There’s no place on Earth that isn’t local and global, said Foege, who has joined fights against polio, guinea worm disease and river blindness, and headed the CDC when it set its sights on eliminating measles.

“This is global and local, and that’s the way we have to be thinking. You can’t be a nationalist,” he said before aptly paraphrasing Albert Einstein: “Nationalism is an infantile disease; it’s the measles of mankind.”

The University of Michigan’s Markel, who chronicled in The New Yorker last month how trust in science had taken a serious hit since the advent of the polio vaccine in the 1950s, said the United States and other countries could eliminate or “very nicely suppress” COVID-19 but it would require people around the globe to place their faith in doctors and line up for the vaccine.

Markel understands why politicians would steer clear of mandatory vaccinations, but as a public health expert, he’d like to see them. Many experts describe worldwide vaccination as some sort of moon shot, he said, but the moon shot was developing and manufacturing safe and effective vaccines in record time.

“The moon shot happened. We’re on the moon,” he said. “I’m a vaccine man. If you counted up all the lives that have been saved and all the disease prevented over the last 100 years, you’re talking the top 9 out of 10 greatest hits of medicine.”

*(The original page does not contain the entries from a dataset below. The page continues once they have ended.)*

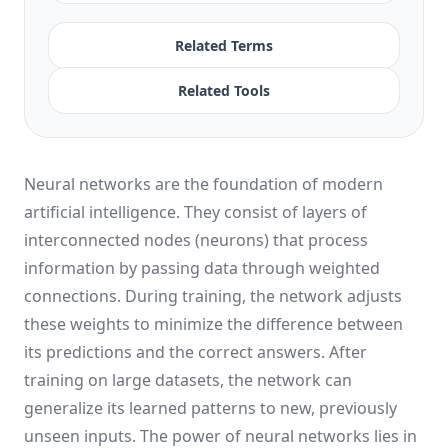
Related Terms
Related Tools
Neural networks are the foundation of modern
artificial intelligence. They consist of layers of
interconnected nodes (neurons) that process
information by passing data through weighted
connections. During training, the network adjusts
these weights to minimize the difference between
its predictions and the correct answers. After
training on large datasets, the network can
generalize its learned patterns to new, previously
unseen inputs. The power of neural networks lies in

With widespread vaccinations across all eligible ages, regional elimination of COVID-19 is on the table, Harvard’s Hanage said, pointing to how New Zealand and Australia eliminated it with minimal immunity. Any solution, he said, would have to overcome the United States’ politics and its “balkanized” health care system — while aggressively tackling any reintroductions to keep those outbreaks small.

It will require commitment, discipline and unity — the latter being of chief importance in an age too often marred by provincialism.

“Even with a coherent response, it’s hard work,” he said. “You’re only as strong as the weakest link, especially if you’re trying to drive anything like eradication or elimination.”